This section is from the book "English Furniture", by Frederick S. Robinson. Also available from Amazon: English Furniture.
When much elaborate carving was to be done, walnut was not the wood to use. Something softer and more easily cut was required. This Grinling Gibbons found in lime, which he used largely for mirror frames, and wherever his wonderfully relieved work, similar to that masterpiece over the altar in St. James's, Piccadilly, was required. Lime-tree in the flat is a light-coloured wood, not unlike satin-wood when polished, but perhaps even lighter in hue. It has not the sheen in the grain which renders the best satin-wood so attractive. Its grain, however, not being obvious, made it advantageous for carving such as that of Grinling Gibbons. In this respect and in colour it compares with box, though the two differ greatly in relative hardness. Both woods have been used for the most elaborate carvings ever made, each of their respective kind, on account of the absence of strong markings.
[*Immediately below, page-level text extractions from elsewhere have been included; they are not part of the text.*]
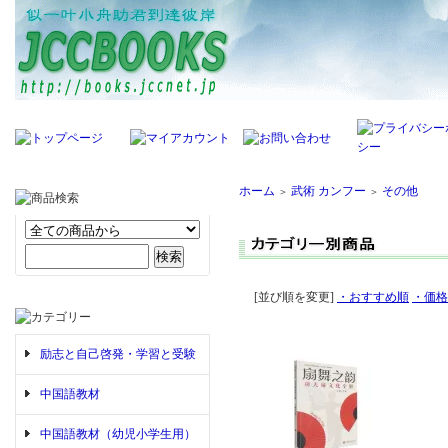
ホーム
武術 カンフー
その他
＞
＞
[並び順を変更]
・おすすめ順
・価格
励志と自己啓発・学習と受験
中国語教材
中国語教材（幼児小学生用）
Cedar was used for expensive room panelling, as we learn from Evelyn's Diary, August 23, 1678. The Duke of Norfolk's new palace at Weybridge had rooms 'wainscotted, and some of them parquetted with cedar, yew, cypresse, etc' We come across the yew parquett-ing again at 'Cashioberie,' and at Warwick Castle, where he says the 'furniture is noble,' there exists a fine cedar panelled room. Cedar was, of course, extensively used for chests at an earlier period. Cedar in small pieces is a familiar wood, but yew, except to archers, is not so well known. It is a wood which varies in colour. Large parts of it are as light as lime, but it contains also streaks of a much darker colour, a light brown with perhaps a reddish tinge. It would be rare to find furniture of a large size made of yew, but at the Soane Museum there is a circular table of some five feet in diameter veneered with it. The uncommon Windsor chair in the Gothic style belonging to Mr. W. H. Bliss which we illustrate (Plate clx.) is of yew, and has a fine reddish tone which makes it very remarkable.


Plate CLX.
I - Windsor Chair, Yew, Gothic Style
2 - Chair, Wood, Painted Green 18th Century
CLX. (1) Windsor Chair, yew, Gothic style. Mr. W. H. Bliss.
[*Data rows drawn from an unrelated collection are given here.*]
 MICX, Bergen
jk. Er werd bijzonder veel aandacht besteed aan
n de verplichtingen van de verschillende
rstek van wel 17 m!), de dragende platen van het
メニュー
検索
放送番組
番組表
(2) Chair, wood painted green. Eighteenth century. This is said to have belonged to Oliver Goldsmith, and to have been bequeathed by him, in 1774, to his physician, Dr. Hawes. V. & A. M.
Height 37¾.
There is a certain softness and suaveness about the grain of yew, when not too many knots and 'pin-holes' appear, which differentiates it from other woods.
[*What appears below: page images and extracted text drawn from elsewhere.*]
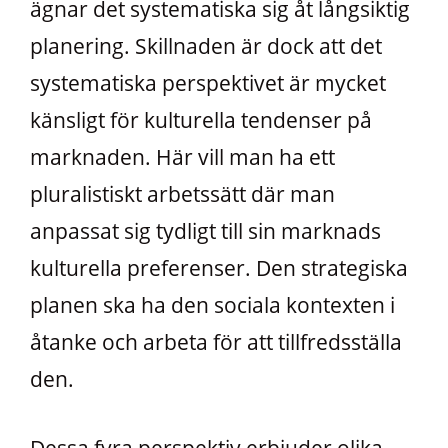
ägnar det systematiska sig åt långsiktig
planering. Skillnaden är dock att det
systematiska perspektivet är mycket
känsligt för kulturella tendenser på
marknaden. Här vill man ha ett
pluralistiskt arbetssätt där man
anpassat sig tydligt till sin marknads
kulturella preferenser. Den strategiska
planen ska ha den sociala kontexten i
åtanke och arbeta för att tillfredsställa
den.
Dessa fyra perspektiv erbjuder olika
We may very naturally expect to find English elm a good deal used for furniture. It has not any particular beauties of colour or grain to recommend it, and its durability is by no means that of oak. Made up into chests of drawers or tables, it is of a light colour with a noticeable straight grain, but not the additional handsome and sometimes shiny cross or 'silver' grain of oak. A cabriole leg Queen Anne dressing-table in the writer's possession is made of elm, and the little knee-hole ladies' writing-tables of the same date or thereabouts are sometimes found of this material.